Penanganan yang dilakukan pada kasus scabiosis pada kambing PE di
UPT PT dan HMT Malang yakni dengan memberikan obat injeksi dan topikal.
Pengobatan injeksi menggunakan sediaan Ivermectin dengan dosis 0,02 mL/kg
BB. Sedangkan pengobatan topikal dilakukan dengan pemberian Amitraz yang
diencerkan 0,025% dengan air.

25
5.5.1 Pengobatan Injeksi
Pengobatan dengan sediaan Ivermectin diberikan secara subkutan.
Injeksi subkutan dilakukan dengan mencubit kulit dibagian leher kemudian
disuntikkan spuit ke bawah kulit dan tidak sampai menembus ke muskulus
(Gambar 5.3).
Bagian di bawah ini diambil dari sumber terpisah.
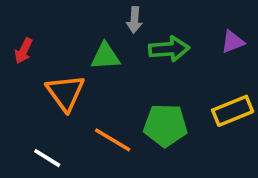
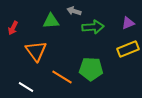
gray arrow: (134, 20) -> (74, 11), turned 104
green triangle: (105, 56) -> (51, 21), moved
yellow rectangle: (233, 111) -> (128, 49), moved

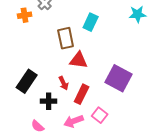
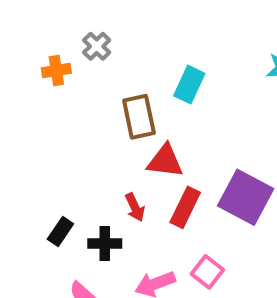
black rectangle: (27, 81) -> (60, 232), moved, size x0.6
red rectangle: (82, 94) -> (185, 207), moved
Sediaan yang digunakan berupa ivermectin 1% dengan dosis
200 𝜇g/kg BB atau sama dengan 0,02 mL/kg BB (Plumb, 2008). Injeksi
diulang 10-14 hari dari injeksi pertama, karena masa tersebut merupakan
waktu yang diperlukan untuk sebuah telur tungau S. scabiei yang mungkin
masih tersisa untuk menetas. Selama kegiatan PKL dilaksanakan, pemberian
injeksi Ivermectin dilakukan sebanyak 3 kali pengulangan yaitu pada tanggal
9 November, 23 November dan 7 Desember 2018 dengan dosis volume 0,5
ml pada ketiga kambing dengan bobot 25 kg.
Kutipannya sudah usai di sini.